The data>
-.-.-

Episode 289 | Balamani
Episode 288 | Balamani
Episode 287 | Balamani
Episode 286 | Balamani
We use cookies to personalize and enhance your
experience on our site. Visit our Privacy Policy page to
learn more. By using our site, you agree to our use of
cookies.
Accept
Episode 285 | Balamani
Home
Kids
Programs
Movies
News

-.-.-

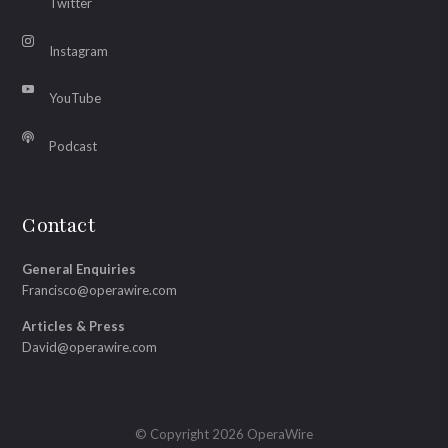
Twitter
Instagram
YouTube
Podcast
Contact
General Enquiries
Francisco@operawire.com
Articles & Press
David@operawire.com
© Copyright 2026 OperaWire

-.-.-

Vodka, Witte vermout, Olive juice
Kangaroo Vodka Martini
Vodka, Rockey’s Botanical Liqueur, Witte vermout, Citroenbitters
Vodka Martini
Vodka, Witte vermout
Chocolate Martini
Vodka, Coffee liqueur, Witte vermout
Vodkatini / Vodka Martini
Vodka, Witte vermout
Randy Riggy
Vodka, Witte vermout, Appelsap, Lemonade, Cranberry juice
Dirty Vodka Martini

-.-.-

Work to complete>
Would you quote everything above from the line containing "Randy Riggy" down to the line containing "Dirty Vodka Martini"? Include both of those lines and nothing else.

Response box>
Randy Riggy
Vodka, Witte vermout, Appelsap, Lemonade, Cranberry juice
Dirty Vodka Martini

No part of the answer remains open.